• _Prompt_: Every record here needs to be written out again exactly.
===== Source information
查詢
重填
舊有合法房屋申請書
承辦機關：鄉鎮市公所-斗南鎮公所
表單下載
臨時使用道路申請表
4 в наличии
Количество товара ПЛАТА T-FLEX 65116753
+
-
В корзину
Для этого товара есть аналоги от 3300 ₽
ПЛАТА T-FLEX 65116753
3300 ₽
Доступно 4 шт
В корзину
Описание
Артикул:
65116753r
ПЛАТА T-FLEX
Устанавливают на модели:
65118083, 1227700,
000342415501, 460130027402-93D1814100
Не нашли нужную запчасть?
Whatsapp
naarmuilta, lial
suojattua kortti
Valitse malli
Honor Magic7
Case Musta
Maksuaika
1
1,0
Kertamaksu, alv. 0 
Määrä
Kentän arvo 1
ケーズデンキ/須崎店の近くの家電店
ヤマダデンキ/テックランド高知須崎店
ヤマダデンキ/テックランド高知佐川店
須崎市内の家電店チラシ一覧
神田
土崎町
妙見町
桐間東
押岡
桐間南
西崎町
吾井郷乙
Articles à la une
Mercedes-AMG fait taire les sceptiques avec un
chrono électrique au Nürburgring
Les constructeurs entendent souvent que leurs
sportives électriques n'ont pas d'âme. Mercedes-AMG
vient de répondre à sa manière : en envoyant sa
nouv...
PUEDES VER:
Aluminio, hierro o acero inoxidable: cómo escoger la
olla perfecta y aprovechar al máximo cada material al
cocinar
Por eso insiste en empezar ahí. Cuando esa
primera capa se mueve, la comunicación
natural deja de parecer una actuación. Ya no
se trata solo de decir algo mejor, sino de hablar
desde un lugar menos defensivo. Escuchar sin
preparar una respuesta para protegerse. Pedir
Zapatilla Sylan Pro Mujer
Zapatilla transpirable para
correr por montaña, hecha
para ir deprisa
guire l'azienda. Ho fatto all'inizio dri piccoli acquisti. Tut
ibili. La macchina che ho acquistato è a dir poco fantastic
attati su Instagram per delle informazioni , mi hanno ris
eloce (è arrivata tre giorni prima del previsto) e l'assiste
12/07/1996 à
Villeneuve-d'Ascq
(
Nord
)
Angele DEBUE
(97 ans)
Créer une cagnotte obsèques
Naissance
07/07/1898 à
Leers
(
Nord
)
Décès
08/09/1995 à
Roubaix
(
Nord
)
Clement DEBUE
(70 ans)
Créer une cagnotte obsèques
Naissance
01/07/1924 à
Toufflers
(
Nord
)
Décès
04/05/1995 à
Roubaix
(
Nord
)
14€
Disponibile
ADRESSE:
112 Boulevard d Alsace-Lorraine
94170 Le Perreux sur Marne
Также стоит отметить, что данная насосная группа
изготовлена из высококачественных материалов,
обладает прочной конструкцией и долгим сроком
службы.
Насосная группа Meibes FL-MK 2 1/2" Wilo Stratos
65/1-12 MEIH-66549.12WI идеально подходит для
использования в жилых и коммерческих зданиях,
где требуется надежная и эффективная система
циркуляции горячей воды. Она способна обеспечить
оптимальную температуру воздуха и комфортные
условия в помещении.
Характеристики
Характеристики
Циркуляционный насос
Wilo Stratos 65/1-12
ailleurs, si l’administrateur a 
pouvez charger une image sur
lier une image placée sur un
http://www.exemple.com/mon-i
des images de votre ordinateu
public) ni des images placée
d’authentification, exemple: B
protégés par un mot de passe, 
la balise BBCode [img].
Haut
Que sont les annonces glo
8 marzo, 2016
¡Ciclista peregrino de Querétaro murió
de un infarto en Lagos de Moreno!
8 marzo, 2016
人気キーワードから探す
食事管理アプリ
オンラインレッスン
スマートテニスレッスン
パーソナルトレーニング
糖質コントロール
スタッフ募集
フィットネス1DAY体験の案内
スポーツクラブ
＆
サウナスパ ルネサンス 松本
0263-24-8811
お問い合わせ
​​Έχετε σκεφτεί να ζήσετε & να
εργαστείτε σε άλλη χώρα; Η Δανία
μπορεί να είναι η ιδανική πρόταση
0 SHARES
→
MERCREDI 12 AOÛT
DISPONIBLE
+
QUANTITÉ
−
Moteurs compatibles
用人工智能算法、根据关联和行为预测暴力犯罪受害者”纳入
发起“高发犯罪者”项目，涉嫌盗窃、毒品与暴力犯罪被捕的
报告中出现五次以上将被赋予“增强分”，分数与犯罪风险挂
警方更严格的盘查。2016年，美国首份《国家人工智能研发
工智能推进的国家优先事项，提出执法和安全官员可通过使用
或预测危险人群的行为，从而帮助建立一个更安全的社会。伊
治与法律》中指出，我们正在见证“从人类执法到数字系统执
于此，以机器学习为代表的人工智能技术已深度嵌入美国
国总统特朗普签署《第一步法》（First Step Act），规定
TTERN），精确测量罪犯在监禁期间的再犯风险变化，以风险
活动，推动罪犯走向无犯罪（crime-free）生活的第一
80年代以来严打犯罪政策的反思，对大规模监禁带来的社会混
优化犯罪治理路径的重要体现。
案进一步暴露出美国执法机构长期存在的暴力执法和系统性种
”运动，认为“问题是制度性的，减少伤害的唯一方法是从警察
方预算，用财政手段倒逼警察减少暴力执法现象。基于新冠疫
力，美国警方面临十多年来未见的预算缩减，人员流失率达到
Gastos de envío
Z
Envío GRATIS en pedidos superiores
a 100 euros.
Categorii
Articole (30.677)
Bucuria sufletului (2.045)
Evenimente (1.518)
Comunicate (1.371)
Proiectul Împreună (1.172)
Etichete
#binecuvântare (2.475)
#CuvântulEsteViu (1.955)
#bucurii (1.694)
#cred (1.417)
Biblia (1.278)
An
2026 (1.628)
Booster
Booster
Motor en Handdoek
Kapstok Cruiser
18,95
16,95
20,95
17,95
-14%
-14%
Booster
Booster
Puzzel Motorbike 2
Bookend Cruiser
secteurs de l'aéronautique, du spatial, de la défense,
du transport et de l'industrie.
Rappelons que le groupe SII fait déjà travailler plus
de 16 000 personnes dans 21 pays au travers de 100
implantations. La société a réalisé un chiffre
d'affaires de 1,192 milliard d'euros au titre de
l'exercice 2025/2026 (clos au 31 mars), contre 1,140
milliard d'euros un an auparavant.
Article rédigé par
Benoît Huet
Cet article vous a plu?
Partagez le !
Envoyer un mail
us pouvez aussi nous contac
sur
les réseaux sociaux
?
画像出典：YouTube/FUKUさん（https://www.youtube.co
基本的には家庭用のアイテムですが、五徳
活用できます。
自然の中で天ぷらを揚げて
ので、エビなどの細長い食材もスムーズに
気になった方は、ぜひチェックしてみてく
==========
• _Task answer_:
查詢
重填
舊有合法房屋申請書
承辦機關：鄉鎮市公所-斗南鎮公所
表單下載
臨時使用道路申請表
4 в наличии
Количество товара ПЛАТА T-FLEX 65116753
+
-
В корзину
Для этого товара есть аналоги от 3300 ₽
ПЛАТА T-FLEX 65116753
3300 ₽
Доступно 4 шт
В корзину
Описание
Артикул:
65116753r
ПЛАТА T-FLEX
Устанавливают на модели:
65118083, 1227700,
000342415501, 460130027402-93D1814100
Не нашли нужную запчасть?
Whatsapp
naarmuilta, lial
suojattua kortti
Valitse malli
Honor Magic7
Case Musta
Maksuaika
1
1,0
Kertamaksu, alv. 0 
Määrä
Kentän arvo 1
ケーズデンキ/須崎店の近くの家電店
ヤマダデンキ/テックランド高知須崎店
ヤマダデンキ/テックランド高知佐川店
須崎市内の家電店チラシ一覧
神田
土崎町
妙見町
桐間東
押岡
桐間南
西崎町
吾井郷乙
Articles à la une
Mercedes-AMG fait taire les sceptiques avec un
chrono électrique au Nürburgring
Les constructeurs entendent souvent que leurs
sportives électriques n'ont pas d'âme. Mercedes-AMG
vient de répondre à sa manière : en envoyant sa
nouv...
PUEDES VER:
Aluminio, hierro o acero inoxidable: cómo escoger la
olla perfecta y aprovechar al máximo cada material al
cocinar
Por eso insiste en empezar ahí. Cuando esa
primera capa se mueve, la comunicación
natural deja de parecer una actuación. Ya no
se trata solo de decir algo mejor, sino de hablar
desde un lugar menos defensivo. Escuchar sin
preparar una respuesta para protegerse. Pedir
Zapatilla Sylan Pro Mujer
Zapatilla transpirable para
correr por montaña, hecha
para ir deprisa
guire l'azienda. Ho fatto all'inizio dri piccoli acquisti. Tut
ibili. La macchina che ho acquistato è a dir poco fantastic
attati su Instagram per delle informazioni , mi hanno ris
eloce (è arrivata tre giorni prima del previsto) e l'assiste
12/07/1996 à
Villeneuve-d'Ascq
(
Nord
)
Angele DEBUE
(97 ans)
Créer une cagnotte obsèques
Naissance
07/07/1898 à
Leers
(
Nord
)
Décès
08/09/1995 à
Roubaix
(
Nord
)
Clement DEBUE
(70 ans)
Créer une cagnotte obsèques
Naissance
01/07/1924 à
Toufflers
(
Nord
)
Décès
04/05/1995 à
Roubaix
(
Nord
)
14€
Disponibile
ADRESSE:
112 Boulevard d Alsace-Lorraine
94170 Le Perreux sur Marne
Также стоит отметить, что данная насосная группа
изготовлена из высококачественных материалов,
обладает прочной конструкцией и долгим сроком
службы.
Насосная группа Meibes FL-MK 2 1/2" Wilo Stratos
65/1-12 MEIH-66549.12WI идеально подходит для
использования в жилых и коммерческих зданиях,
где требуется надежная и эффективная система
циркуляции горячей воды. Она способна обеспечить
оптимальную температуру воздуха и комфортные
условия в помещении.
Характеристики
Характеристики
Циркуляционный насос
Wilo Stratos 65/1-12
ailleurs, si l’administrateur a 
pouvez charger une image sur
lier une image placée sur un
http://www.exemple.com/mon-i
des images de votre ordinateu
public) ni des images placée
d’authentification, exemple: B
protégés par un mot de passe, 
la balise BBCode [img].
Haut
Que sont les annonces glo
8 marzo, 2016
¡Ciclista peregrino de Querétaro murió
de un infarto en Lagos de Moreno!
8 marzo, 2016
人気キーワードから探す
食事管理アプリ
オンラインレッスン
スマートテニスレッスン
パーソナルトレーニング
糖質コントロール
スタッフ募集
フィットネス1DAY体験の案内
スポーツクラブ
＆
サウナスパ ルネサンス 松本
0263-24-8811
お問い合わせ
​​Έχετε σκεφτεί να ζήσετε & να
εργαστείτε σε άλλη χώρα; Η Δανία
μπορεί να είναι η ιδανική πρόταση
0 SHARES
→
MERCREDI 12 AOÛT
DISPONIBLE
+
QUANTITÉ
−
Moteurs compatibles
用人工智能算法、根据关联和行为预测暴力犯罪受害者”纳入
发起“高发犯罪者”项目，涉嫌盗窃、毒品与暴力犯罪被捕的
报告中出现五次以上将被赋予“增强分”，分数与犯罪风险挂
警方更严格的盘查。2016年，美国首份《国家人工智能研发
工智能推进的国家优先事项，提出执法和安全官员可通过使用
或预测危险人群的行为，从而帮助建立一个更安全的社会。伊
治与法律》中指出，我们正在见证“从人类执法到数字系统执
于此，以机器学习为代表的人工智能技术已深度嵌入美国
国总统特朗普签署《第一步法》（First Step Act），规定
TTERN），精确测量罪犯在监禁期间的再犯风险变化，以风险
活动，推动罪犯走向无犯罪（crime-free）生活的第一
80年代以来严打犯罪政策的反思，对大规模监禁带来的社会混
优化犯罪治理路径的重要体现。
案进一步暴露出美国执法机构长期存在的暴力执法和系统性种
”运动，认为“问题是制度性的，减少伤害的唯一方法是从警察
方预算，用财政手段倒逼警察减少暴力执法现象。基于新冠疫
力，美国警方面临十多年来未见的预算缩减，人员流失率达到
Gastos de envío
Z
Envío GRATIS en pedidos superiores
a 100 euros.
Categorii
Articole (30.677)
Bucuria sufletului (2.045)
Evenimente (1.518)
Comunicate (1.371)
Proiectul Împreună (1.172)
Etichete
#binecuvântare (2.475)
#CuvântulEsteViu (1.955)
#bucurii (1.694)
#cred (1.417)
Biblia (1.278)
An
2026 (1.628)
Booster
Booster
Motor en Handdoek
Kapstok Cruiser
18,95
16,95
20,95
17,95
-14%
-14%
Booster
Booster
Puzzel Motorbike 2
Bookend Cruiser
secteurs de l'aéronautique, du spatial, de la défense,
du transport et de l'industrie.
Rappelons que le groupe SII fait déjà travailler plus
de 16 000 personnes dans 21 pays au travers de 100
implantations. La société a réalisé un chiffre
d'affaires de 1,192 milliard d'euros au titre de
l'exercice 2025/2026 (clos au 31 mars), contre 1,140
milliard d'euros un an auparavant.
Article rédigé par
Benoît Huet
Cet article vous a plu?
Partagez le !
Envoyer un mail
us pouvez aussi nous contac
sur
les réseaux sociaux
?
画像出典：YouTube/FUKUさん（https://www.youtube.co
基本的には家庭用のアイテムですが、五徳
活用できます。
自然の中で天ぷらを揚げて
ので、エビなどの細長い食材もスムーズに
気になった方は、ぜひチェックしてみてく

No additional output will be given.